• [PROMPT]: Using the entries below, transcribe exactly the line containing "Поиск и бронирование билетов SKD IST" and each line that follows it to the end.

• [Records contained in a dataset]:
---
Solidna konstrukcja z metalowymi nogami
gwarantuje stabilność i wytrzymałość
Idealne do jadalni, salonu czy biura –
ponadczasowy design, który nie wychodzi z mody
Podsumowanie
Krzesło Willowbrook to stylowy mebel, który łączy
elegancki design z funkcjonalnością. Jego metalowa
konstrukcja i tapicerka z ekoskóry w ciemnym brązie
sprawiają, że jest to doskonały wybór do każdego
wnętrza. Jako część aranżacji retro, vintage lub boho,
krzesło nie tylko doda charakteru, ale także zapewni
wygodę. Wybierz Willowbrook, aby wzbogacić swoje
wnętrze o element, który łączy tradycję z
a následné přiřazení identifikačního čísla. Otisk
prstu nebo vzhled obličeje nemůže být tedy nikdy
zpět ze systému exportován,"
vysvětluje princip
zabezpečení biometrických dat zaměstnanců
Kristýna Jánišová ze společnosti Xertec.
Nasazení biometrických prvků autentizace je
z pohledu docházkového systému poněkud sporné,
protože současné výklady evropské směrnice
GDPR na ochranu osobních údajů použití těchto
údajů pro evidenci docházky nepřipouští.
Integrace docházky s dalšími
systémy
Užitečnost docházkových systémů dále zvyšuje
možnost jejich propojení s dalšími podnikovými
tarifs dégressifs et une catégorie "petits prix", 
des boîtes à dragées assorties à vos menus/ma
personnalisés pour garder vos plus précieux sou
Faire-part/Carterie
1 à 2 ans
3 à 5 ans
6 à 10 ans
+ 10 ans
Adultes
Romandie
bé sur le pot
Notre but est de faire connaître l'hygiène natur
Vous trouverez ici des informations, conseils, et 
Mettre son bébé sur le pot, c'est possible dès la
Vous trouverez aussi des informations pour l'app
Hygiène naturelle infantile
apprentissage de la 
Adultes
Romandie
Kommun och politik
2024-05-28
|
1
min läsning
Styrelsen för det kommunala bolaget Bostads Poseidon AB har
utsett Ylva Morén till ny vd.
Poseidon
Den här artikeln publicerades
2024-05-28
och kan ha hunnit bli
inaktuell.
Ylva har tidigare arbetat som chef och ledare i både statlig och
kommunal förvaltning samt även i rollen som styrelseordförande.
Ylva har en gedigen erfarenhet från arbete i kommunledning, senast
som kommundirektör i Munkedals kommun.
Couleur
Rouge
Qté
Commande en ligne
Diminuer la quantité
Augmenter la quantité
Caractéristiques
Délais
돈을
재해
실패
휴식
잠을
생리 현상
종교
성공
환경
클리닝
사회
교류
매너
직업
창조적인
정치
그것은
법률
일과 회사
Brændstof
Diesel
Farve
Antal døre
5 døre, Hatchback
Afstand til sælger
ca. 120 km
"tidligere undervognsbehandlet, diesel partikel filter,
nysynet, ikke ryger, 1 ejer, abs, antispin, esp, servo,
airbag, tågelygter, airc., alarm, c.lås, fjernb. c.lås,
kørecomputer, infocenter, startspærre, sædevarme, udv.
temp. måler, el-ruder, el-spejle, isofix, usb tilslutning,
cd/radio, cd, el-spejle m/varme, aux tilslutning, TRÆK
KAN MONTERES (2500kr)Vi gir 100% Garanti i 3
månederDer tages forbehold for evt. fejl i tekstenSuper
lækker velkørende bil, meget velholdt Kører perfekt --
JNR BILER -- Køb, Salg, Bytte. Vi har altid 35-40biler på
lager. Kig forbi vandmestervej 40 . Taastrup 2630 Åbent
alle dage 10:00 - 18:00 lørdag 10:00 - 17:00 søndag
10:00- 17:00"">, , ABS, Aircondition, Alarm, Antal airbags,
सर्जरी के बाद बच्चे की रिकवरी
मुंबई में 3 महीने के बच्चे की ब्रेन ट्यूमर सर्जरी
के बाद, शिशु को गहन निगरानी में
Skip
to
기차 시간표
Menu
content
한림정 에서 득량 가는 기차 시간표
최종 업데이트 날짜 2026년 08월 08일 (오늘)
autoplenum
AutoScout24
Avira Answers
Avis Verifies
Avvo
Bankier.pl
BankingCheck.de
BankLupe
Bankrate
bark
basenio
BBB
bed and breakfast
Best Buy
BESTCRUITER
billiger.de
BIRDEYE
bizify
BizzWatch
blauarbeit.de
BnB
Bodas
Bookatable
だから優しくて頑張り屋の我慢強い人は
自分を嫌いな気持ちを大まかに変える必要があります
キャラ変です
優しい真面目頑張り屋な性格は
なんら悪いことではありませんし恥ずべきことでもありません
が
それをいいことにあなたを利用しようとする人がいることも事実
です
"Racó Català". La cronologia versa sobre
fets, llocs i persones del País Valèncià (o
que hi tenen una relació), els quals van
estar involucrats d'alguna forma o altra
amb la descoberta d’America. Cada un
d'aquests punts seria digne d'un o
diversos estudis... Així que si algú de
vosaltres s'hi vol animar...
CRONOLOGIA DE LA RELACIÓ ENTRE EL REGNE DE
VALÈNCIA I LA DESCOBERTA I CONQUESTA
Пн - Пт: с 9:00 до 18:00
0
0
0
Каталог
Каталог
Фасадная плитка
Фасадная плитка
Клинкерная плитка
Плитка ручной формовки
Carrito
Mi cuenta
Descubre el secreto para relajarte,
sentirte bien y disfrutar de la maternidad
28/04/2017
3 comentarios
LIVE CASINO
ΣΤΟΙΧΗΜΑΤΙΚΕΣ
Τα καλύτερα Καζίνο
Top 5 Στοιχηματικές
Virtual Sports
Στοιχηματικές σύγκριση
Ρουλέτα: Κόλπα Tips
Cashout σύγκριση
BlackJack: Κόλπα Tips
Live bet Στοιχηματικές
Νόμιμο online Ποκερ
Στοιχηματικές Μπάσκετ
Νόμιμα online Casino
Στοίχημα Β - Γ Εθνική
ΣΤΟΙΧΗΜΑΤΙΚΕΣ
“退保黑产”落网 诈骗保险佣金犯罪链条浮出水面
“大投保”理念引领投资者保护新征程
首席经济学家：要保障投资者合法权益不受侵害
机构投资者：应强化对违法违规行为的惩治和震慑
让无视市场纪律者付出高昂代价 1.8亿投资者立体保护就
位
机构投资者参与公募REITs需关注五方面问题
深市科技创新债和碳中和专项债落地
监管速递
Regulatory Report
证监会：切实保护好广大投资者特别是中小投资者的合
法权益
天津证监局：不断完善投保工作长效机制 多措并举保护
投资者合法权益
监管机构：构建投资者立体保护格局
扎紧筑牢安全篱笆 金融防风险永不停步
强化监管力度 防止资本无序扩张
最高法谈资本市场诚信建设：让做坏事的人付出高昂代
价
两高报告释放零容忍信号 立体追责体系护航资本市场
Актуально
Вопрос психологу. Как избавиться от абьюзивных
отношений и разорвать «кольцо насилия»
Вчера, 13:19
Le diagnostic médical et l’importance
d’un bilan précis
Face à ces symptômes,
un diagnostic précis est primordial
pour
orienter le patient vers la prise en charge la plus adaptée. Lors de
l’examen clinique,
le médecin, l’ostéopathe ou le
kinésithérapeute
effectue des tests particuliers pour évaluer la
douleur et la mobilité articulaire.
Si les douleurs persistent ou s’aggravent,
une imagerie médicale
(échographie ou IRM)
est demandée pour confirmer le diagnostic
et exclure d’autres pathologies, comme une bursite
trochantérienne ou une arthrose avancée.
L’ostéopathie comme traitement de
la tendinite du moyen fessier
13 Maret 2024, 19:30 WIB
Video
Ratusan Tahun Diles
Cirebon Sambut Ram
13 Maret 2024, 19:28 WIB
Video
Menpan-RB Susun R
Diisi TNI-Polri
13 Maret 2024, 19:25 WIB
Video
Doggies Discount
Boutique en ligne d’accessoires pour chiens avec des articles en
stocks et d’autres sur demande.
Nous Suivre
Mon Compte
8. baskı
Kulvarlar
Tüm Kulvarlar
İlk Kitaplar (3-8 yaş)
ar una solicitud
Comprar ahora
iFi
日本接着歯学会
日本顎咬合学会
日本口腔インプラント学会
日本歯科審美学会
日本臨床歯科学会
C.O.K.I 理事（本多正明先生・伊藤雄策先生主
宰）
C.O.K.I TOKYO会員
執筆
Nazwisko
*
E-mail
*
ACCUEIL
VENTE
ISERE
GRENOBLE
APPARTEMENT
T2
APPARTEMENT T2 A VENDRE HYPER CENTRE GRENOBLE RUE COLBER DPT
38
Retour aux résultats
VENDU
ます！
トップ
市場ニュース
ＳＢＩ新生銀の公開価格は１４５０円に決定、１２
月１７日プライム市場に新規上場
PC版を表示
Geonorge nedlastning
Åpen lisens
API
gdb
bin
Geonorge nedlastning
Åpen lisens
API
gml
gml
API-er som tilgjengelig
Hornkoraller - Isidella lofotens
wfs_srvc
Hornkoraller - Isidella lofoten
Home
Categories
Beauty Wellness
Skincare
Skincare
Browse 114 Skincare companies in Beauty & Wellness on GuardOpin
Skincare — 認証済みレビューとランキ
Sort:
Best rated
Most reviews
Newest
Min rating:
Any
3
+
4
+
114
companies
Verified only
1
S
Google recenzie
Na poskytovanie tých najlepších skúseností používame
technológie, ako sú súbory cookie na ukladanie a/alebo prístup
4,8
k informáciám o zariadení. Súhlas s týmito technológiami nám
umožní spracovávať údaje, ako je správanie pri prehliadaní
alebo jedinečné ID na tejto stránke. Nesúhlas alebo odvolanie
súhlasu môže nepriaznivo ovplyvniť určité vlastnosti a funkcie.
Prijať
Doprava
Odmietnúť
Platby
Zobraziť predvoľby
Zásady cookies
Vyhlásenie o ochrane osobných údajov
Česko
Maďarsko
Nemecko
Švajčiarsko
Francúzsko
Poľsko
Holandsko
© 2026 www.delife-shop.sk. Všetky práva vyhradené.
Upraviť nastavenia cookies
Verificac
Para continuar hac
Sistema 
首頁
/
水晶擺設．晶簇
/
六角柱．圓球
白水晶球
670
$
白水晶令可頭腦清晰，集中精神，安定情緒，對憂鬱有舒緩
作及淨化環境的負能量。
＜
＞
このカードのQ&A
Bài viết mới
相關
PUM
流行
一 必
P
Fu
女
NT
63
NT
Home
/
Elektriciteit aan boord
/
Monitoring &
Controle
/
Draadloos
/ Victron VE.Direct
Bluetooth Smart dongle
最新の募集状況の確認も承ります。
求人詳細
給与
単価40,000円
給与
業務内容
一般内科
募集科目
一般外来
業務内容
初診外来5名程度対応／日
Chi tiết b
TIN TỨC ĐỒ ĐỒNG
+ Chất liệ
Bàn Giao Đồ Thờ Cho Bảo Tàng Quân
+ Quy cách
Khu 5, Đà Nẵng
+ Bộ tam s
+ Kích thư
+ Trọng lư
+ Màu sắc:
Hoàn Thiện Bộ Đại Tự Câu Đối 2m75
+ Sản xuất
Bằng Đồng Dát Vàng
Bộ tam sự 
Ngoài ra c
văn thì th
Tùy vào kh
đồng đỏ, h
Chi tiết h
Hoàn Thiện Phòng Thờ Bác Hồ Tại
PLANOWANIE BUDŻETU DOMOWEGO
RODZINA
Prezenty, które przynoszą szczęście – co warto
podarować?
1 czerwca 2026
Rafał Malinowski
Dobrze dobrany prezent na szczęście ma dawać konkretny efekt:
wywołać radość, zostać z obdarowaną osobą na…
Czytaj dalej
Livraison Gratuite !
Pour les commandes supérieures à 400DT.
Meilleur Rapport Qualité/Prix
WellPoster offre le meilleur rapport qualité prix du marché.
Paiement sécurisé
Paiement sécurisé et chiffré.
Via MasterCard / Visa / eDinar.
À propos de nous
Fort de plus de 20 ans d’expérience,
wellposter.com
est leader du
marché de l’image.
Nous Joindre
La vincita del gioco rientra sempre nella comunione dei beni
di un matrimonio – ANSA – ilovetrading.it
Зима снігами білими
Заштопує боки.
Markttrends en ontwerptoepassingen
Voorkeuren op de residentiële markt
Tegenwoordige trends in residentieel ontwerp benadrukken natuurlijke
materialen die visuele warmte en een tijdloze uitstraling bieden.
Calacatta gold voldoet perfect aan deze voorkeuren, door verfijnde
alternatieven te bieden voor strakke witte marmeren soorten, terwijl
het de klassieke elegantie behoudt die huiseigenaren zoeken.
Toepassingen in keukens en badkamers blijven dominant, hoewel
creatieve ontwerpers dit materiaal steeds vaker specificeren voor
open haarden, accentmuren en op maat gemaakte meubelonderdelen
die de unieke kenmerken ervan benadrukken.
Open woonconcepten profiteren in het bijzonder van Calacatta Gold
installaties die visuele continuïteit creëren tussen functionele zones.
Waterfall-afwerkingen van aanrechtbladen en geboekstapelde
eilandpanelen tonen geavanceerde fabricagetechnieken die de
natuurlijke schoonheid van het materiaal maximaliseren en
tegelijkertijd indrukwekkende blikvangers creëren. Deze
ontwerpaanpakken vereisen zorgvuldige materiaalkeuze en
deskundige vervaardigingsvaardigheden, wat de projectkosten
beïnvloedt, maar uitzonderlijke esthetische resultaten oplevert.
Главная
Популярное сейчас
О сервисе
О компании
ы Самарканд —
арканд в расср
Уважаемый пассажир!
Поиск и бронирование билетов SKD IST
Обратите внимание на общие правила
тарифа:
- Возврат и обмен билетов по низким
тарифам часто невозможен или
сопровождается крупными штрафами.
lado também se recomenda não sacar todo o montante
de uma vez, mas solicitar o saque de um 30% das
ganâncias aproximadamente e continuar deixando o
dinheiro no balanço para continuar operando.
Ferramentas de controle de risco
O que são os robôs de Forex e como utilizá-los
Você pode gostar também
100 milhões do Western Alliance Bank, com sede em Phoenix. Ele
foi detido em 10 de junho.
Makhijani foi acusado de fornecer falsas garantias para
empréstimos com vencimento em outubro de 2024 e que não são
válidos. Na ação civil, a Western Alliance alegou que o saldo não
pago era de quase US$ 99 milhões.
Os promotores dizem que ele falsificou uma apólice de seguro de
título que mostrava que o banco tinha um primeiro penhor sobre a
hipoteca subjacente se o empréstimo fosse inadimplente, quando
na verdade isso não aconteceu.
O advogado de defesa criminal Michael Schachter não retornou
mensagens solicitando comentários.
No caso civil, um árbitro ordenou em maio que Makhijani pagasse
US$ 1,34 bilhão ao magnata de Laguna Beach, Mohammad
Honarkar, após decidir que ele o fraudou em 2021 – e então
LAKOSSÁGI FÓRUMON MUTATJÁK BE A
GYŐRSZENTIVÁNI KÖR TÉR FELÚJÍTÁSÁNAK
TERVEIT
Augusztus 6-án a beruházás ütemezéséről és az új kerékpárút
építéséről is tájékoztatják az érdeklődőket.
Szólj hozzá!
---
• [WRITTEN SOLUTION]:
Поиск и бронирование билетов SKD IST
Обратите внимание на общие правила
тарифа:
- Возврат и обмен билетов по низким
тарифам часто невозможен или
сопровождается крупными штрафами.
lado também se recomenda não sacar todo o montante
de uma vez, mas solicitar o saque de um 30% das
ganâncias aproximadamente e continuar deixando o
dinheiro no balanço para continuar operando.
Ferramentas de controle de risco
O que são os robôs de Forex e como utilizá-los
Você pode gostar também
100 milhões do Western Alliance Bank, com sede em Phoenix. Ele
foi detido em 10 de junho.
Makhijani foi acusado de fornecer falsas garantias para
empréstimos com vencimento em outubro de 2024 e que não são
válidos. Na ação civil, a Western Alliance alegou que o saldo não
pago era de quase US$ 99 milhões.
Os promotores dizem que ele falsificou uma apólice de seguro de
título que mostrava que o banco tinha um primeiro penhor sobre a
hipoteca subjacente se o empréstimo fosse inadimplente, quando
na verdade isso não aconteceu.
O advogado de defesa criminal Michael Schachter não retornou
mensagens solicitando comentários.
No caso civil, um árbitro ordenou em maio que Makhijani pagasse
US$ 1,34 bilhão ao magnata de Laguna Beach, Mohammad
Honarkar, após decidir que ele o fraudou em 2021 – e então
LAKOSSÁGI FÓRUMON MUTATJÁK BE A
GYŐRSZENTIVÁNI KÖR TÉR FELÚJÍTÁSÁNAK
TERVEIT
Augusztus 6-án a beruházás ütemezéséről és az új kerékpárút
építéséről is tájékoztatják az érdeklődőket.
Szólj hozzá!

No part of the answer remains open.